2. Results and Discussion

Benzo[a]phenoxazinium chlorides 1a,b and 2a,b were synthesized by condensation of 5-(dipropylamino)-2-nitrosophenol hydrochloride or 5-(propylamino)-2-nitrosophenol hydrochloride with naphthalen-1-amine and N¹-(naphthalen-1-yl)propane-1,3-diamine hydrobromide. Nitrosophenol hydrochlorides were obtained by nitrosation of the 3-(dipropylamino)phenol or 3-(propylamino)phenol with sodium nitrite in the presence of hydrochloric acid.

The benzo[a]phenoxazinium chlorides 1a,b and 2a,b were obtained as blue solids in 18–49% yields (Figure 1). All compounds were fully characterized by the usual analytical techniques.

The ¹H NMR spectra exhibited aromatic protons of the polycyclic system (H-1, H-2, H-3, H-4, H-6, H-8, H-10 and H-12) at δ 6.86–8.96 ppm. The terminal methyl groups at the 9-amino position appeared as triplets or multiplets (δ 1.04–1.12 ppm), adjacent methylene protons as quintets or multiplets (δ 1.70–1.81 ppm) and methylene protons adjacent to the nitrogen atoms as triplets or multiplets (δ 3.45–3.62 ppm). Methylene protons of propylamino groups at the 5-amino position for compounds 1a and 2a appeared as triplets, multiplets or broad singlets at δ 2.20–2.32 ppm (NHCH₂CH₂CH₂NH₂·HBr), δ 3.20–3.24 ppm (NHCH₂CH₂CH₂NH₂·HBr) and δ 3.84–3.87 ppm (NHCH₂CH₂CH₂NH₂·HBr).

The ¹³C NMR spectra showed the aromatic carbons of benzo[a]phenoxazinium core (δ 94.14–164.62 ppm). Methyl and methylene carbons of the propyl groups at the 9-amino position of di-alkylated compounds 1a,b appeared at δ 11.41–11.54 ppm (N(CH₂CH₂CH₃)₂), δ 21.76–21.95 ppm (N(CH₂CH₂CH₃)₂) and δ 54.53–54.76 ppm (N(CH₂CH₂CH₃)₂). There is a slight difference for mono-alkylated compounds 2a,b, which showed the carbons of methyl groups at δ 11.52–11.59 ppm), adjacent methylene groups at δ 23.53–23.55 ppm, and methylenes adjacent to the nitrogen at δ 46.16–46.49 ppm. Methylene carbons of the propylamino group at the 5-amino position appeared at δ 26.56–27.68 (NHCH₂CH₂CH₂NH₂·HBr), δ 42.63–42.97 (NHCH₂CH₂CH₂NH₂·HBr) and δ 38.35–38.49 ppm (NHCH₂CH₂CH₂NH₂·HBr).

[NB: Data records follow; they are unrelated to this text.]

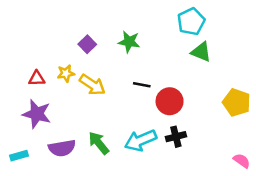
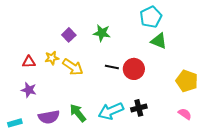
red circle: (170, 101) -> (134, 69), moved
purple star: (37, 114) -> (29, 90), size x0.7
pink semicircle: (242, 161) -> (185, 114), moved

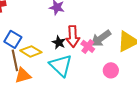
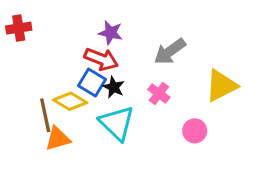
red arrow: (73, 36) -> (101, 59), moved, turned -65
gray arrow: (101, 38) -> (170, 51), moved
blue square: (13, 39) -> (92, 83), moved

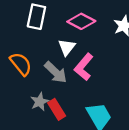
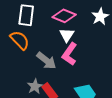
white triangle: (67, 47) -> (67, 35), moved
orange semicircle: (21, 64) -> (20, 40), moved

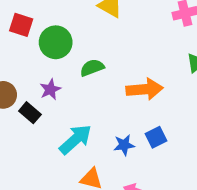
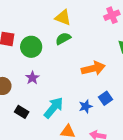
green semicircle: (92, 68) -> (63, 39), moved
black rectangle: (30, 113) -> (22, 112), moved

Photophysical properties of benzo[a]phenoxazinium chlorides 1a,b and 2a,b were evaluated through absorption and emission spectra of 10⁻⁶ M solutions in ethanol acidified with TFA and aqueous solution at physiological pH. The relative fluorescence quantum yields (Φ_F) were determined using Oxazine 1 as a standard (Φ_F = 0.11 in ethanol) at 590 nm excitation. Results are presented in

Table 1. Photophysical data of compounds 1a,b and 2a,b in acidified ethanol and aqueous solution at pH 7.4 (λ_exc 590 nm).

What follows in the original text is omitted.